=== Begin Enclosure ===

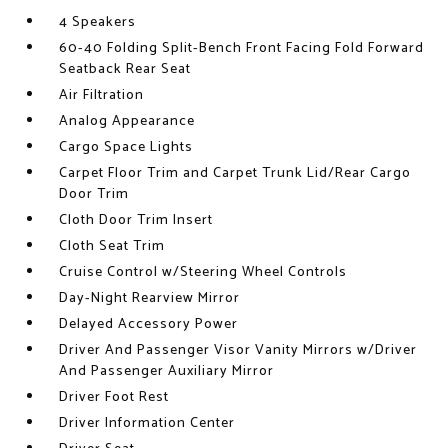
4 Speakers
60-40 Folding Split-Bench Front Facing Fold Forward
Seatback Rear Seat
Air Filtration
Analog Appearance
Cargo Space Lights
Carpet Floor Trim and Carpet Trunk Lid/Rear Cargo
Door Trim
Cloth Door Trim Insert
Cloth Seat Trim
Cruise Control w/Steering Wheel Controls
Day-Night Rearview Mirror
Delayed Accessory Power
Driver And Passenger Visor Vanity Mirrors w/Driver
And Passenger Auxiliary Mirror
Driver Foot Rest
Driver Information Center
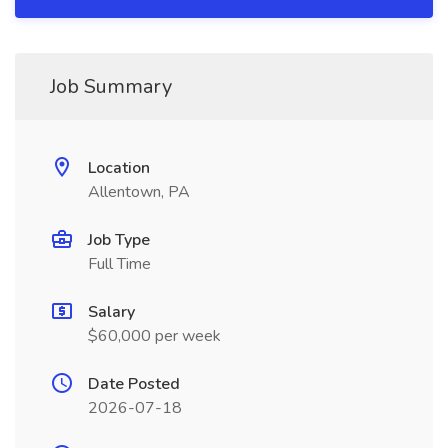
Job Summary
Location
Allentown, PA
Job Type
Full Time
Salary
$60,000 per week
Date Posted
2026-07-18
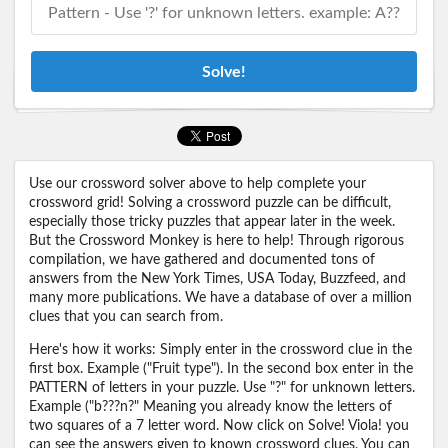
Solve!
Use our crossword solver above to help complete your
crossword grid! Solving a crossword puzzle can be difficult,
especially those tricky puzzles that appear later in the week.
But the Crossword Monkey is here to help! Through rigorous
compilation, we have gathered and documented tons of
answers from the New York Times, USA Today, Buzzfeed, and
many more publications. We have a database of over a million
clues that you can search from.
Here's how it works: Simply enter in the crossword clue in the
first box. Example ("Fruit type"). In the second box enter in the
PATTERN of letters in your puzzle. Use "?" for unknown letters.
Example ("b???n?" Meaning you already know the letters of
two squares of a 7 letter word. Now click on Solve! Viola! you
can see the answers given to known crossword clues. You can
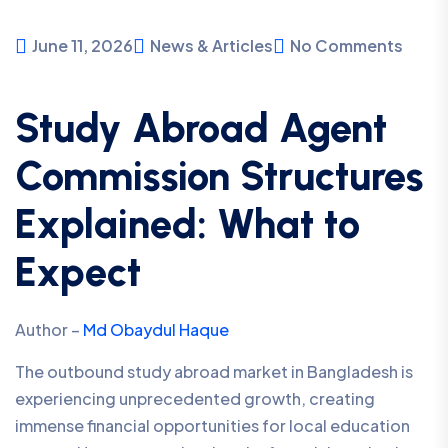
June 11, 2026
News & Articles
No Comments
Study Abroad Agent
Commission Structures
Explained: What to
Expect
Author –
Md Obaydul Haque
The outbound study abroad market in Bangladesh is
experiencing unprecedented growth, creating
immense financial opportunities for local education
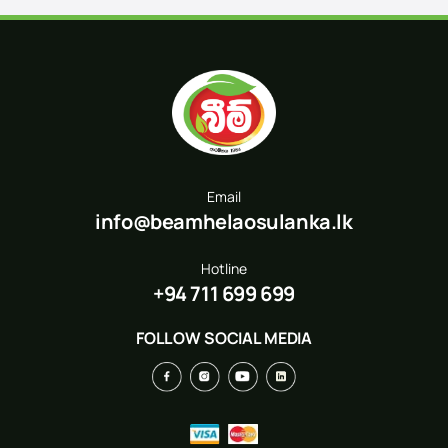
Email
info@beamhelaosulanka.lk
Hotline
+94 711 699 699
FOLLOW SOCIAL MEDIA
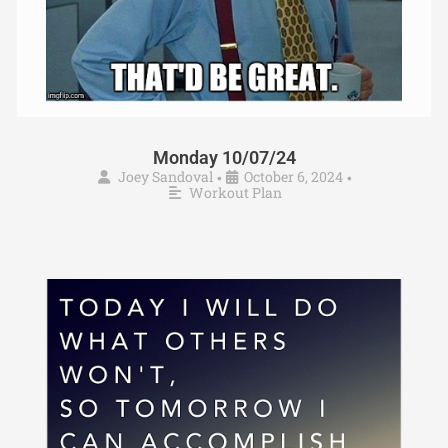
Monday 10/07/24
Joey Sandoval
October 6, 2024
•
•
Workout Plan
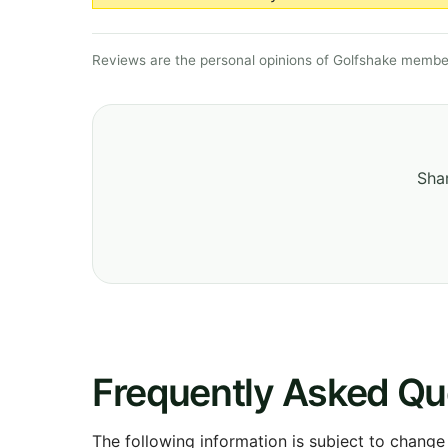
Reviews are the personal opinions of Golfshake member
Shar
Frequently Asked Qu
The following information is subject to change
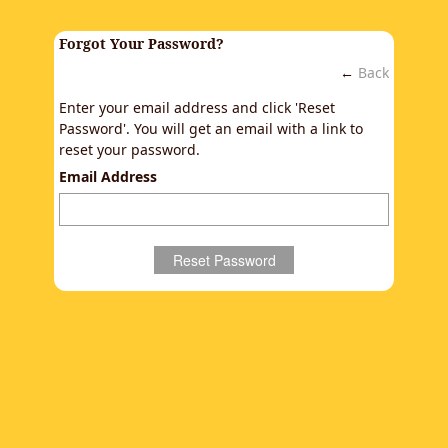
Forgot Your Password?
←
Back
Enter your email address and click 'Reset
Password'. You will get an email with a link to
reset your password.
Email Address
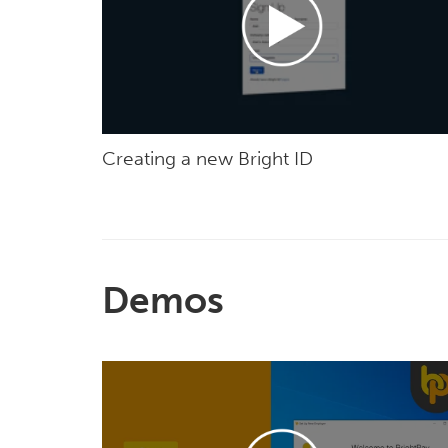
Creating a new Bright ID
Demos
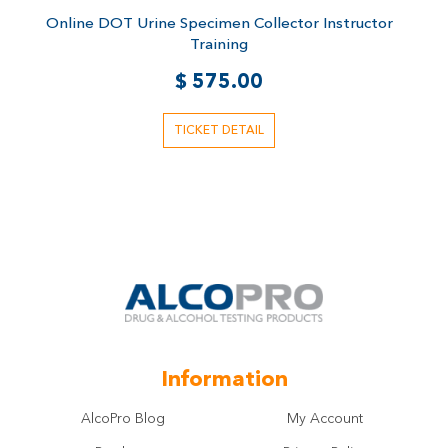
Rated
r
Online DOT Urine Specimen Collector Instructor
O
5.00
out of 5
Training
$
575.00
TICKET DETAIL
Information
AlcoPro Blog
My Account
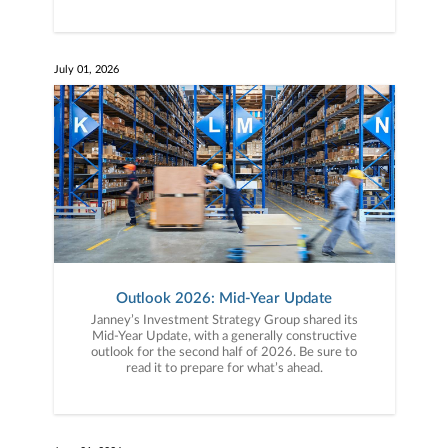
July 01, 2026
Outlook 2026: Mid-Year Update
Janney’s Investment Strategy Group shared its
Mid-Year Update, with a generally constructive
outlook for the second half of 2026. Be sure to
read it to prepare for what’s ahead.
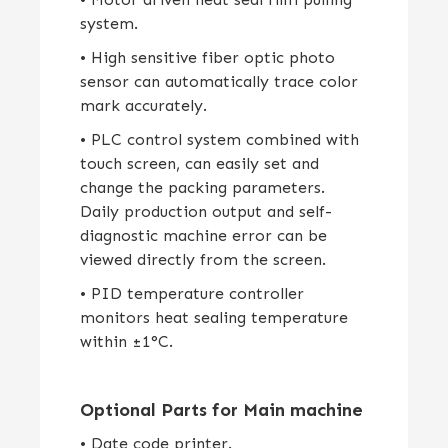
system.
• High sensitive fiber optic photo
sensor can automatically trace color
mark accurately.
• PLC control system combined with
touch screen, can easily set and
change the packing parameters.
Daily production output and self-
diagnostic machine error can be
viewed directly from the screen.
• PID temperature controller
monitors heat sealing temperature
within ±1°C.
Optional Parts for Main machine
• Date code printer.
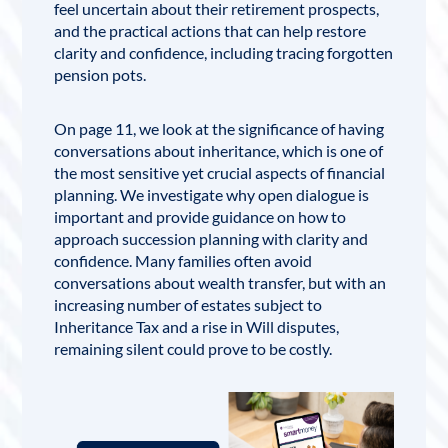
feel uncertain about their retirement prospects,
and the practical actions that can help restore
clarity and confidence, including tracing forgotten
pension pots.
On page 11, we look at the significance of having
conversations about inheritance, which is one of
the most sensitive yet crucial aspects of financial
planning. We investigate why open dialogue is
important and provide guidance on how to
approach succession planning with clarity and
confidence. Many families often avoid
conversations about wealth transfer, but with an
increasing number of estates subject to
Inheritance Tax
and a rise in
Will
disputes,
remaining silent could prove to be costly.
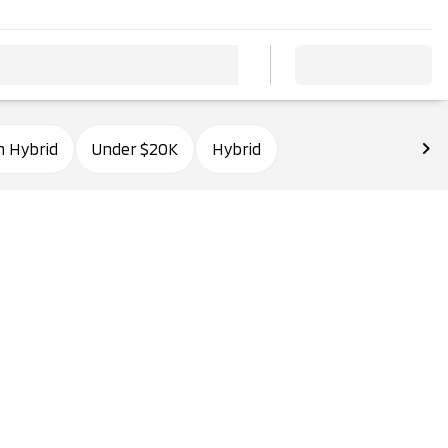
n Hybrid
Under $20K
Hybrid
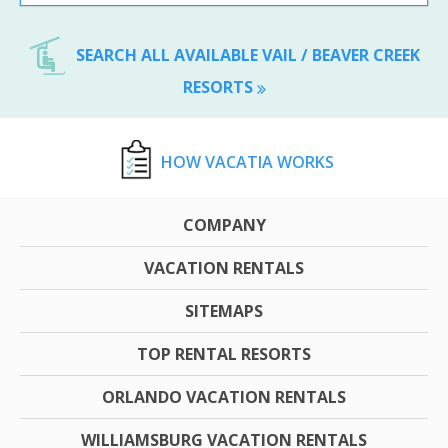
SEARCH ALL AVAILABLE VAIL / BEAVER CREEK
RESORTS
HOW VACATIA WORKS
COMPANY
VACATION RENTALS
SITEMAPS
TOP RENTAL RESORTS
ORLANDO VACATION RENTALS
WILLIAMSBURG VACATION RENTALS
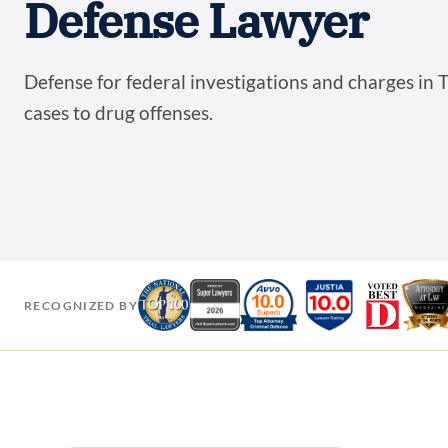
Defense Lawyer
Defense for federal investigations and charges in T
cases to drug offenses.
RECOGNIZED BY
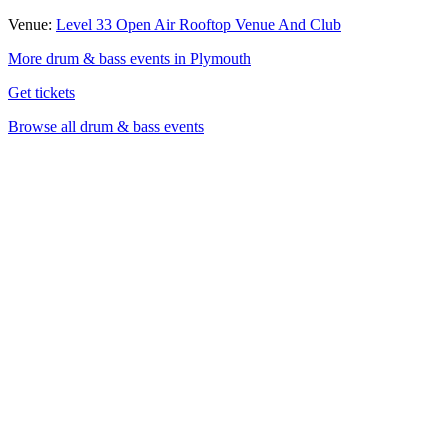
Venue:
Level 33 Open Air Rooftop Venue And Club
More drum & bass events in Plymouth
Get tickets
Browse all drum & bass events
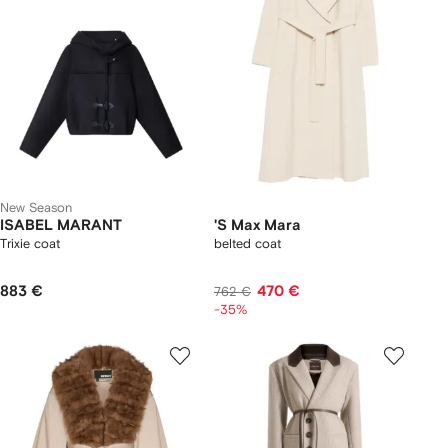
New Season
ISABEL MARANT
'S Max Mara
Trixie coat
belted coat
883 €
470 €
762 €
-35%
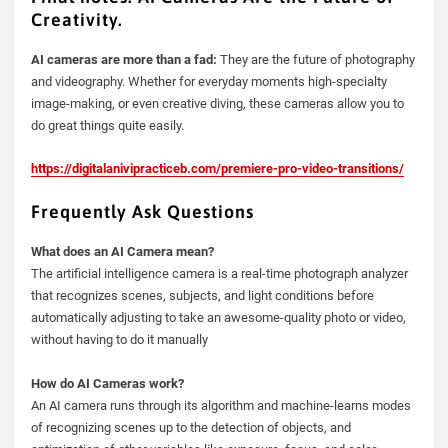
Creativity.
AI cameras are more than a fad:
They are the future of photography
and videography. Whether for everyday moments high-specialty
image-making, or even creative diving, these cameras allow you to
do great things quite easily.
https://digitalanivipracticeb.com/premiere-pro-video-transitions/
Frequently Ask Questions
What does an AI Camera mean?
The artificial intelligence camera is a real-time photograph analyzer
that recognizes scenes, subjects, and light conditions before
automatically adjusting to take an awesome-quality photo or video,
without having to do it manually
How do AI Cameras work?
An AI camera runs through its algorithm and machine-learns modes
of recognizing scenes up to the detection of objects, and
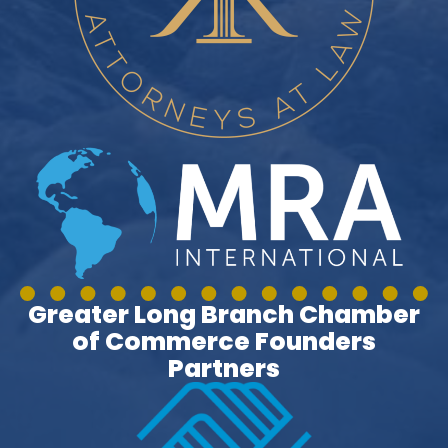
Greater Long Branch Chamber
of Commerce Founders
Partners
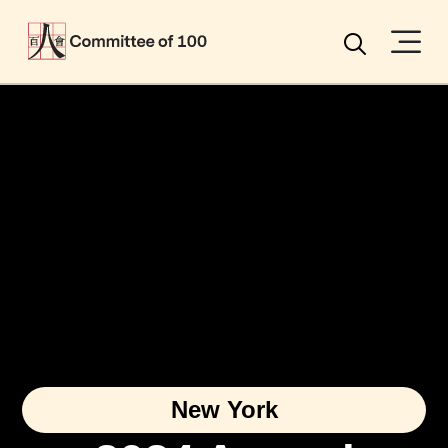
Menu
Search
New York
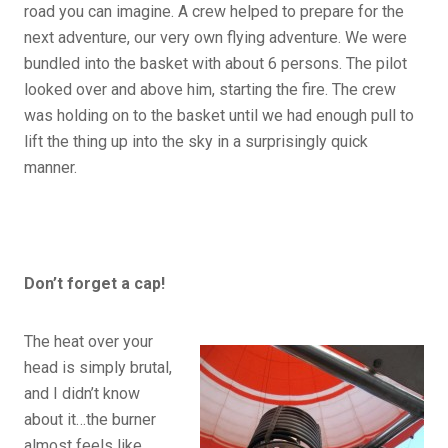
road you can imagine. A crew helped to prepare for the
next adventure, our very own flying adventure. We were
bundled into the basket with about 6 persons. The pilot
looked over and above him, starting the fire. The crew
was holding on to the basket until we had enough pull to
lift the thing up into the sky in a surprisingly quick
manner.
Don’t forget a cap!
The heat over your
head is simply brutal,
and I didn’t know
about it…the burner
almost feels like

=== End Enclosure ===

• **What the exercise asks**:
Extract, word for word, every line from the one holding "ORLANDO VACATION RENTALS" through the closing line of the data above. Do not include any pictures.

• **Answer section**:
ORLANDO VACATION RENTALS
WILLIAMSBURG VACATION RENTALS
Defense Lawyer
Defense for federal investigations and charges in T
cases to drug offenses.
RECOGNIZED BY
Venue:
Level 33 Open Air Rooftop Venue And Club
More drum & bass events in Plymouth
Get tickets
Browse all drum & bass events
New Season
ISABEL MARANT
'S Max Mara
Trixie coat
belted coat
883 €
470 €
762 €
-35%
Creativity.
AI cameras are more than a fad:
They are the future of photography
and videography. Whether for everyday moments high-specialty
image-making, or even creative diving, these cameras allow you to
do great things quite easily.
https://digitalanivipracticeb.com/premiere-pro-video-transitions/
Frequently Ask Questions
What does an AI Camera mean?
The artificial intelligence camera is a real-time photograph analyzer
that recognizes scenes, subjects, and light conditions before
automatically adjusting to take an awesome-quality photo or video,
without having to do it manually
How do AI Cameras work?
An AI camera runs through its algorithm and machine-learns modes
of recognizing scenes up to the detection of objects, and
Greater Long Branch Chamber
of Commerce Founders
Partners
Menu
Search
New York
road you can imagine. A crew helped to prepare for the
next adventure, our very own flying adventure. We were
bundled into the basket with about 6 persons. The pilot
looked over and above him, starting the fire. The crew
was holding on to the basket until we had enough pull to
lift the thing up into the sky in a surprisingly quick
manner.
Don’t forget a cap!
The heat over your
head is simply brutal,
and I didn’t know
about it…the burner
almost feels like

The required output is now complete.